● **Information shown**:

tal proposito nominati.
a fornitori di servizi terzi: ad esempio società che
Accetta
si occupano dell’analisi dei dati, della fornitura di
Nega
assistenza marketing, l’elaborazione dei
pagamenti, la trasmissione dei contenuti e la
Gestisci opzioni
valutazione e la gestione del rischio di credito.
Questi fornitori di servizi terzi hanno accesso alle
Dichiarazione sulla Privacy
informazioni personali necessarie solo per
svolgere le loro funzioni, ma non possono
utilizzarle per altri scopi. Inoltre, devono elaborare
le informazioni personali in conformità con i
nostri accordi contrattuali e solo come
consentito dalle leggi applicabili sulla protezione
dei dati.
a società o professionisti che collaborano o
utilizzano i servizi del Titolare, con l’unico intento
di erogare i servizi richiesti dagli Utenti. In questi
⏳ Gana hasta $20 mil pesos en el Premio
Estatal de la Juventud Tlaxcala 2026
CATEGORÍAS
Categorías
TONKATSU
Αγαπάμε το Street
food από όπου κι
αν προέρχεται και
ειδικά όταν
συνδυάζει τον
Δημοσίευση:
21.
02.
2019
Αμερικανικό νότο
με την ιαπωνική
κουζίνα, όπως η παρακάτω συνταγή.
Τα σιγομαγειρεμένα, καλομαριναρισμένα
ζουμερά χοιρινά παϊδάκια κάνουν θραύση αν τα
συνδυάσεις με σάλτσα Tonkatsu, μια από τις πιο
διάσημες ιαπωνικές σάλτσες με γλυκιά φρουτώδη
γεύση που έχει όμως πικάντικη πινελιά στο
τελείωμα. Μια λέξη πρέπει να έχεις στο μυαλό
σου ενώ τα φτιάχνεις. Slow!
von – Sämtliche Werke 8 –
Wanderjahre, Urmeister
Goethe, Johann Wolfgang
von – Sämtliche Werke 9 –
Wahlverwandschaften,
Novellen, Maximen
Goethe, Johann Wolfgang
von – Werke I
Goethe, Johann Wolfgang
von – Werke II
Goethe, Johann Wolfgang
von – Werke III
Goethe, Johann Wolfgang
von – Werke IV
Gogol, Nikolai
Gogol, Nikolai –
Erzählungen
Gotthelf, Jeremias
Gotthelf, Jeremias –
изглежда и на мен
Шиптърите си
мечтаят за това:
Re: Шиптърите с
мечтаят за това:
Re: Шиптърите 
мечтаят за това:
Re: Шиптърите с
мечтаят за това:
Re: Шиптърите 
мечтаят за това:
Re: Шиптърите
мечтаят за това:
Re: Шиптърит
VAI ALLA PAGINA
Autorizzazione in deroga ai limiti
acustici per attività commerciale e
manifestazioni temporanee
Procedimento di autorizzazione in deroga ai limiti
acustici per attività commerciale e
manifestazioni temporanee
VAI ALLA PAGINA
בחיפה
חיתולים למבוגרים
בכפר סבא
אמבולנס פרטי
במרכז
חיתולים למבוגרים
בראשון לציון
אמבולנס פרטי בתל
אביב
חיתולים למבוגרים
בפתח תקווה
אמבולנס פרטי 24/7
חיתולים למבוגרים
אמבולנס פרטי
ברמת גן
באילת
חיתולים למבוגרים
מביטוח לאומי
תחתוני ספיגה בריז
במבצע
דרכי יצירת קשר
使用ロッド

● **Assignment**:
Of all the entries above, retype exactly the lines from the line with "με την ιαπωνική" to the line with "διάσημες ιαπωνικές σάλτσες με γλυκιά φρουτώδη", both included, and no others.

● **Result**:
με την ιαπωνική
κουζίνα, όπως η παρακάτω συνταγή.
Τα σιγομαγειρεμένα, καλομαριναρισμένα
ζουμερά χοιρινά παϊδάκια κάνουν θραύση αν τα
συνδυάσεις με σάλτσα Tonkatsu, μια από τις πιο
διάσημες ιαπωνικές σάλτσες με γλυκιά φρουτώδη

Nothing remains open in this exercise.